Provided records ▸

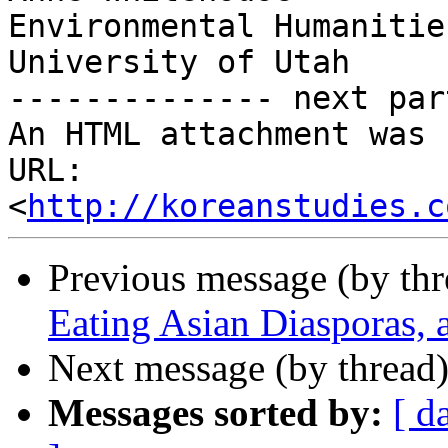
Environmental Humanitie
University of Utah

-------------- next par
An HTML attachment was 
URL: 
<
http://koreanstudies.c
Previous message (by th
Eating Asian Diasporas, 
Next message (by thread
Messages sorted by:
[ d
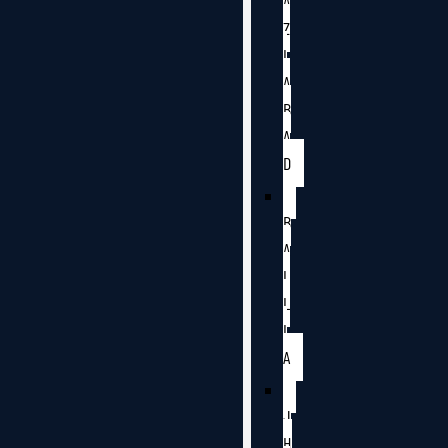
A
Z
I
A
B
A
D
B
A
L
L
I
A
J
H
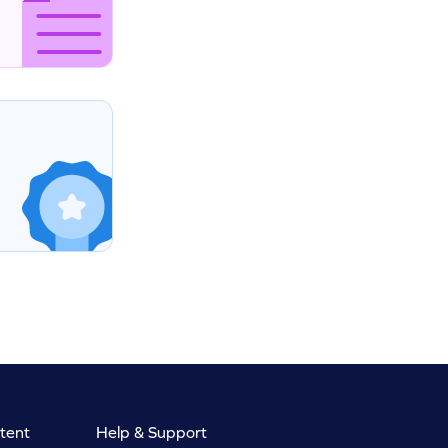
tent
Help & Support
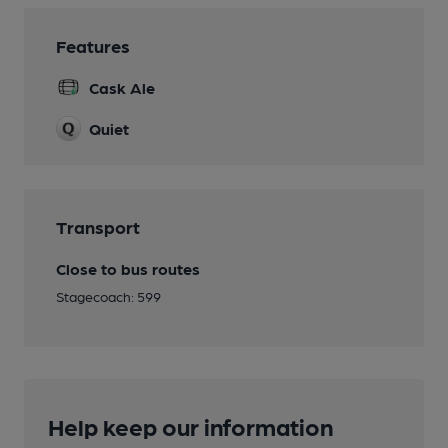
Features
Cask Ale
Quiet
Transport
Close to bus routes
Stagecoach: 599
Help keep our information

What is expected ▸ The answer should be a single number giving how many lines in the records hold the word "Help".

Exercise result ▸ 2